Cualquiera
con dos dedos de frente puede suponer con facilidad que una parte suculenta de
los ingresos de un deportista de élite provienen de la publicidad de las marcas
del equipamiento que llevan puesto. Cuanto mejor sea el individuo, más dinero
podrá sacar de cualquier multinacional de ropa deportiva. Sin embargo, una vez,
el responsable de una sección de una conocida marca creyó ver algo especial en
un chaval de dieciocho años que supo meter una canasta en la liga universitaria
de baloncesto con total frialdad, sin tensión, sabiendo que, sencillamente, era
el mejor. El mejor de todos los tiempos.
A partir de ahí, todo
fue competir entre marcas. La firma que lo intentó todo para ganar la exclusiva
de ese ser de otro mundo rompió reglas y creó unas zapatillas que llevaron un
nombre conocido en todo el orbe. Y es que cualquier leyenda debe tener unos
buenos cimientos que sujeten todo el entramado financiero que se forja
alrededor de un tipo que parecía sostenerse en el aire durante un par de
segundos más que el resto de los mortales, que hacía del baloncesto todo un
arte y que consiguió las más increíbles hazañas con la única ayuda de un balón,
una canasta y una cancha donde pisar con esas zapatillas.
Ben Affleck vuelve a
dar muestras de su talento como director porque, en esta ocasión, ni siquiera
muestra a ese jugador que fue más y mejor que todos, sino al equipo que diseñó
toda la estrategia publicitaria a base de ilusión, de riesgo, de profunda
creencia en un jugador que, en ese momento, prometía todo y que aún tenía que
jugar un partido en la NBA. Por supuesto, entre medias, hay todo un entramado
de intereses y de cuidados porque la propia familia del chaval tomó cartas en
el asunto y el resultado fue que esa marca de zapatillas deportivas aún sigue
vendiendo el modelo que se hizo para que el jugador la llevara.

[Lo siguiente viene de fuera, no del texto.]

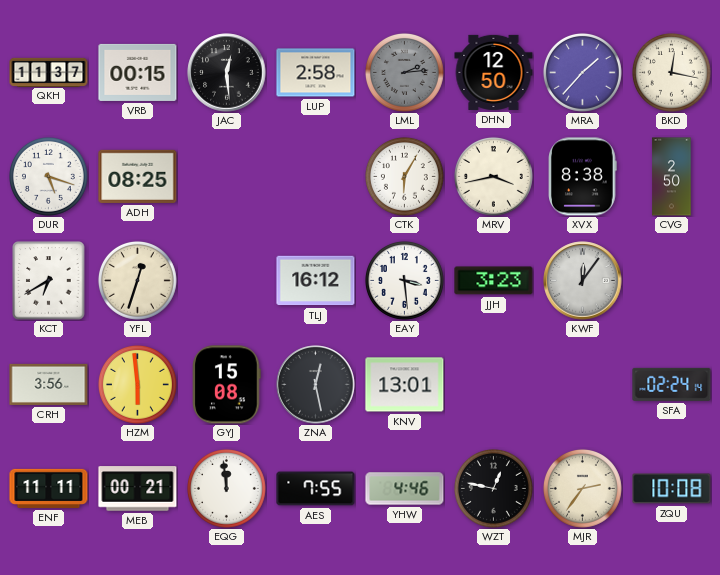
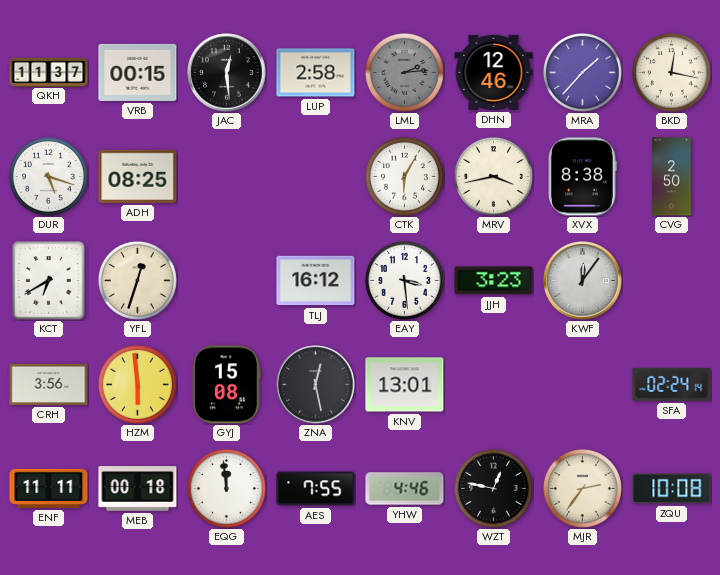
DHN: 12:50 -> 12:46
MEB: 00:21 -> 00:18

Con ellas, pisó
los escalones de la gloria, llegando más alto, más lejos y más fuerte que
ningún otro. Se llamaba Michael Jordan.
Alrededor de Affleck
hay que reconocer que se forma un equipo interpretativo excepcional, con
especial mención a Matt Damon, un tipo gordo, que lo sabía todo de baloncesto y
que tenía un especial ojo para saber qué es lo que necesitaba la empresa.
También Viola Davis, como esa madre especialmente intensa, pero acertada, que
trata de sacar el máximo partido al nombre de su hijo. O, incluso, el propio
director que, casi en una especie de guiño, trata de sacarse de encima ese aura
de intérprete sometido a un aire adormilado para componer, en esta ocasión, un
empresario con carácter que, de hecho, tiene que acudir al adormilamiento para
dominar sus nervios. El resultado es una película espléndida, que no llega a la
categoría de obra maestra, pero que acaba por ser una historia bien llevada,
bien contada, bien explicada, con una banda sonora extraordinaria, que descubre
varios de los secretos que se esconden detrás del nacimiento de una figura que
jamás será olvidada. No como todos los que le rodean, que terminarán devorados
por el olvido porque, al fin y al cabo, ese tira y afloja, ese esfuerzo, ese
continuo devenir de ideas, lo puede hacer cualquiera. Sólo falta que se haga.
Affleck maneja el ritmo de la trama con maestría, pisando el acelerador cuando es necesario, explicando y soltando nombres míticos como Akeem Olajuwon, Magic Johnson, Larry Bird, Pat Ewing, Julius Irvine, James Worthy, John Stockton o Moses Malone y colocando al único y auténtico as del deporte de la canasta por encima de todos ellos porque, durante toda la película, no podemos dejar de tener la impresión de que Michael Jordan estuvo por encima de todos ellos, con sus altos y sus bajos, con sus luces y sus sombras y con su contrato con la firma, al pie. Al igual que sus zapatillas, que también iban firmadas con su peculiar estilo de mantenerse en el aire, igual que si fuera un imposible gato con alas.